Article 6 of the Revised Rules significantly expands the range of interim measures that the Tribunal may grant, including provisional injunctions, seizures before judgment and orders directed at preserving evidence. The criteria relating to the issuance of an interim measure are essentially similar to those generally applicable in Canada. The moving party will have to prove irreparable harm that cannot be compensated by an award of damages and that there is “a reasonable possibility that [it] will succeed on the merits of the claim.” Article 26 (6) of the Revised Rules provides that the Arbitral Tribunal may require the party requesting an interim measure to provide appropriate security.
Article 27 of the Revised Rules, which addresses the issue of evidence, is in line with international arbitration practice and, more specifically, with the most recent version of the IBA Rules on the Taking of Evidence in International Arbitration. The Arbitral Tribunal has the power to order the production of documents and exhibits, and to determine the admissibility and relevance of the evidence presented by the parties. The Revised Rules do not address one of the most critical issues, namely e‐discovery.
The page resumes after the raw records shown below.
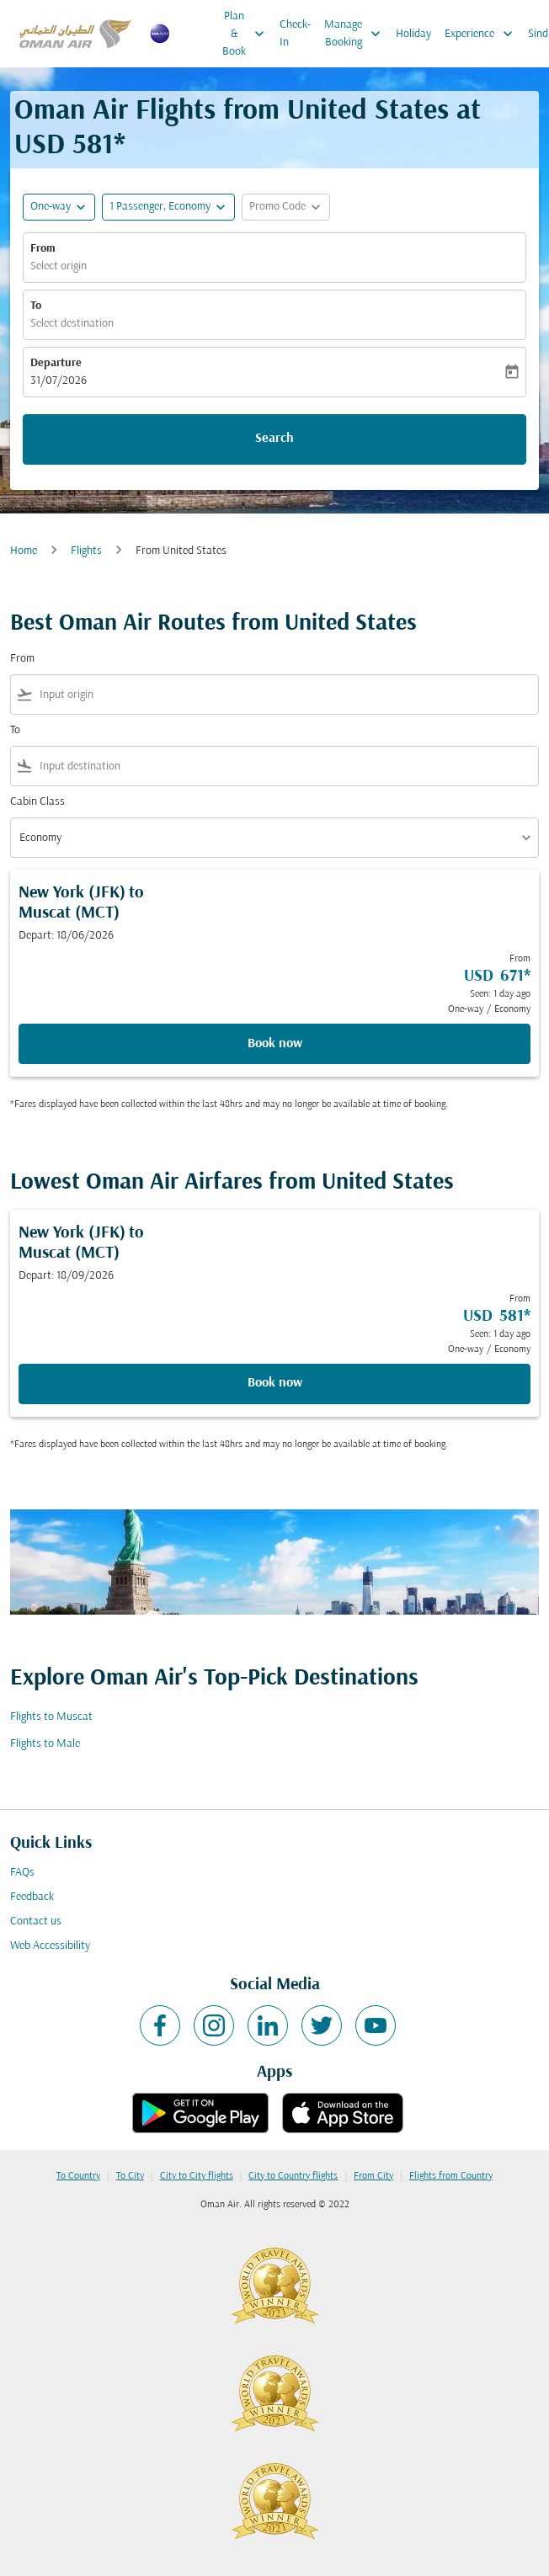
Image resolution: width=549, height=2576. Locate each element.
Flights (86, 551)
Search (274, 438)
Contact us (35, 1921)
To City (130, 2176)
While greater clarity may have been desirable, it would seem that the Arbitral Tribunal may rely on its general procedural jurisdiction contained in Article 17 of the Revised Rules to fashion the most appropriate order for production of electronic documents.
Article 27 of the 1976 Rules gave the Arbitral Tribunal power to appoint an independent expert. Now, Article 29 of the Revised Rules requires the Arbitral Tribunal to consult with the parties before appointing an expert. This is consistent with international practices, as evidenced, for example, by Article 20 of the Rules of Arbitration of the ICC. Article 29 (2) of the Revised Rules provides the right to the parties to challenge an expert appointed by the Arbitral Tribunal. The challenge shall be made before the appointment.
With respect to the hearing, the Rules remain substantially unchanged, though the Revised Rules now expressly contemplate the use of videoconferencing and similar technologies.
Article 32 of the 1976 Rules referred to different type of awards: interim, interlocutory, partial and final awards. These subtle distinctions have been abandoned by the Revised Rules. Article 34 of the Revised Rules provides that the Arbitral Tribunal can make separate awards on different issues at different times, all of which shall be final and binding. The Arbitral Tribunal may, for example, split the proceedings and decide on the issue of liability and reserving its jurisdiction on the issue of damages.
Exclusion of Liability
The new Article 16 of the Rules provides an exclusion of liability for the benefit of the members of the Arbitral Tribunal, the Appointing Authority and any person appointed by the Arbitral Tribunal. This protection is in line with domestic laws and international rules of arbitration. Obviously, Article 16 does not cover any intentional wrongdoing on the part of the arbitrators.
Coming into Force
The new rules became effective as of August 15, 2010 and will (subject to certain objections) apply to an arbitration agreement referring to the UNCITRAL Arbitration Rules concluded after that date.